Understanding Conflict & Cooperation
To understand conflict, we actually have to understand cooperation because they are both two sides of the same coin. In other words, if we’re not in one state, we’re in the other. At all times, we are internally either in conflict or cooperation with ourselves; similarly, we are at all times in conflict or cooperation externally with our environments. That means we’re always either in one state or the other with any other individual with whom we cross paths. And sometimes we can be in a mixed state, cooperatively dealing with a conflict, which is essentially how conflict management is defined. Even a seemingly neutral state, in which two strangers pass by on the street and just ignore each other, is still cooperatively attained. Both parties have to cooperatively agree to ignore each other. This is quite fascinating, if you think about it. It’s actually abnormal in the animal kingdom, because most predatory animals will react in conflict (fight or flight) to any strangers of the same species they come across. But somewhere along our ancestral line, we developed a social psychology, and through that psychology we cooperate with strange, other humans, even ignore them and not feel threatened by their presence. We have very special brains in this respect.
Because of this social-psychological evolution, every human being is born with an innate understanding of how to cooperate with and how to aggress against both known and strange individuals. It’s part of our evolved psychology, part of our DNA. So we’re all born with virtually similar potentials for cooperation or conflict, with some exceptions due to genetic conditions or disorders. Plus, each of us individually learns particular strategies as to how to cooperate and aggress as part of a developmental psychology — the world views learned via environmental conditions that teaches each of us, during the course of our lifetimes, what particular situations threaten or satisfy our fundamental needs. Certain people are traumatized, for instance, by an event or circumstances that occurred when they were younger, and then that memory, maybe for the rest of their lives, serves to alert them when they might be in danger again. A certain phrase or type of look might trigger that memory and set someone off, whereas it would be totally benign to another person.
So this conditioned psychology each individual develops can make it pretty difficult to predict what someone might interpret as a threat and how aggressively they’re going react to that interpretation.

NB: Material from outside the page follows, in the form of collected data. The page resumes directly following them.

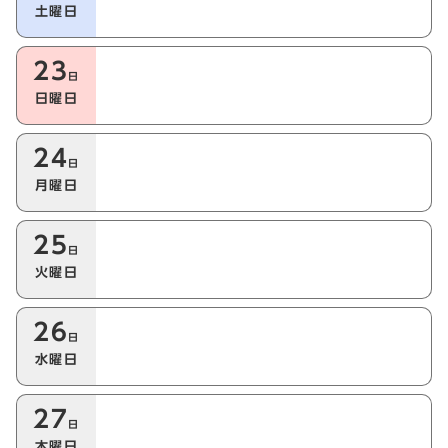
土曜日
23
日
日曜日
24
日
月曜日
25
日
火曜日
26
日
水曜日
27
日
木曜日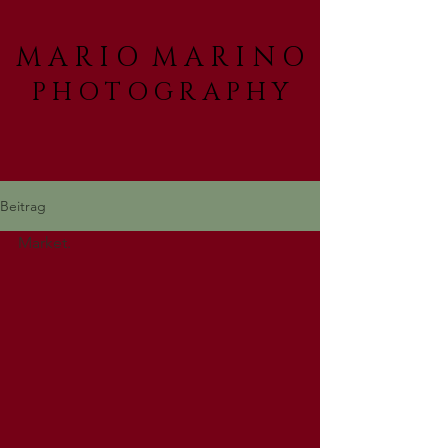
M A R I O M A R I N O
P H O T O G R A P H Y
Beitrag
Market.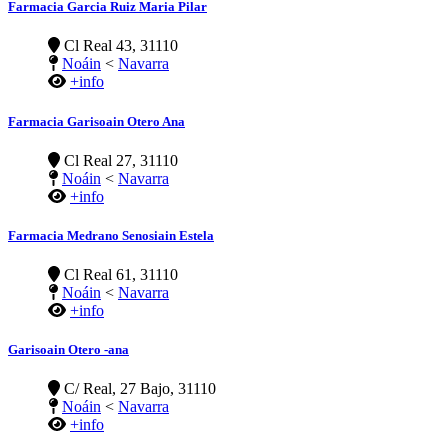
Farmacia Garcia Ruiz Maria Pilar
Cl Real 43, 31110
Noáin
<
Navarra
+info
Farmacia Garisoain Otero Ana
Cl Real 27, 31110
Noáin
<
Navarra
+info
Farmacia Medrano Senosiain Estela
Cl Real 61, 31110
Noáin
<
Navarra
+info
Garisoain Otero -ana
C/ Real, 27 Bajo, 31110
Noáin
<
Navarra
+info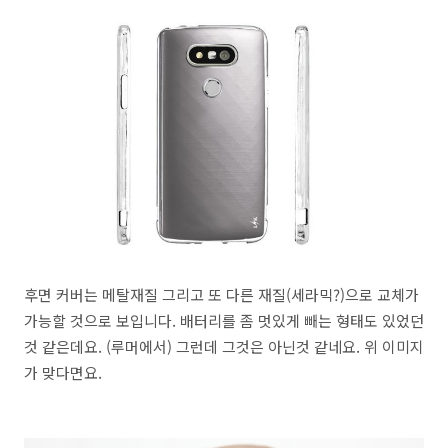
후면 커버는 메탈재질 그리고 또 다른 재질(세라믹?)으로 교체가
가능할 것으로 보입니다. 배터리를 좀 멋있게 빼는 형태도 있었던
것 같은데요. (루머에서) 그런데 그것은 아닌것 같네요. 위 이미지
가 맞다면요.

But the good news is that because we’re all born with fundamentally similar human brains and bodies, even though our psychologies differ based on our life histories, we all share the same fundamental human needs and can approach an understanding of conflict and cooperation from this universal relationship.
How Human Needs Factor into Conflict
There are a lot of definitions used by scholars to delineate a conflict. But we’re going to use a common definition, simplified a bit, using the concept of fundamental human needs to describe cooperation and conflict: Cooperation is an interaction between 2 or more parties, wherein each party feels they are sufficiently getting their needs met; and a Conflict is an interaction between 2 or more parties, wherein at least one party perceives another as threatening or preventing its needs from getting met.
So, when a conflict does arise, we can take a needs-based approach to understand what needs I have, which I might perceive as not being met, or what needs the other person might have that he or she doesn’t feel are being met or perceives as being threatened. We can then use some needs-based strategies to try to quickly get our own needs met if necessary, and to get the other person’s needs met, or at least restore perception that needs aren’t being threatened, so that we can get back to a state of cooperation and hence peace.
Relating to each other on this very basic human level, regardless of our individual histories, can help us get from a state of conflict to a state of cooperation. This state illuminates our ultimate goal, and here it is: All conflict resolution has a goal of getting back to a state of cooperation, in other words getting all parties’ needs met as best we can and thus ultimately entering a state of mutual peace.
This goal often requires a recalibration of what we believe winning a conflict looks like. The goal is always peace, not conflict. So the only WIN is actually peace. We’ve been so conditioned by the media, violent movies, video games, maybe volatile relationships in our lives, that aggression is often perceived as somehow okay, even desired, as long as we win the conflict. But this is not what conflict resolution is about at all. We have to realize that even if we get into a physical fight and win, it’s not actually winning — we still lose. There are so many repercussions on both sides of the conflict, no matter who wins, that the costs almost always outweigh any benefits from a violent or aggressive interaction. The only time this isn’t true is when we survive a life-or-death attack because surviving at any cost is arguably worth the repercussions. But that type of situation is extremely rare over the population. So again, we truly WIN ONLY when the outcome is a peaceful or cooperative conclusion. That’s our goal when we practice conflict resolution.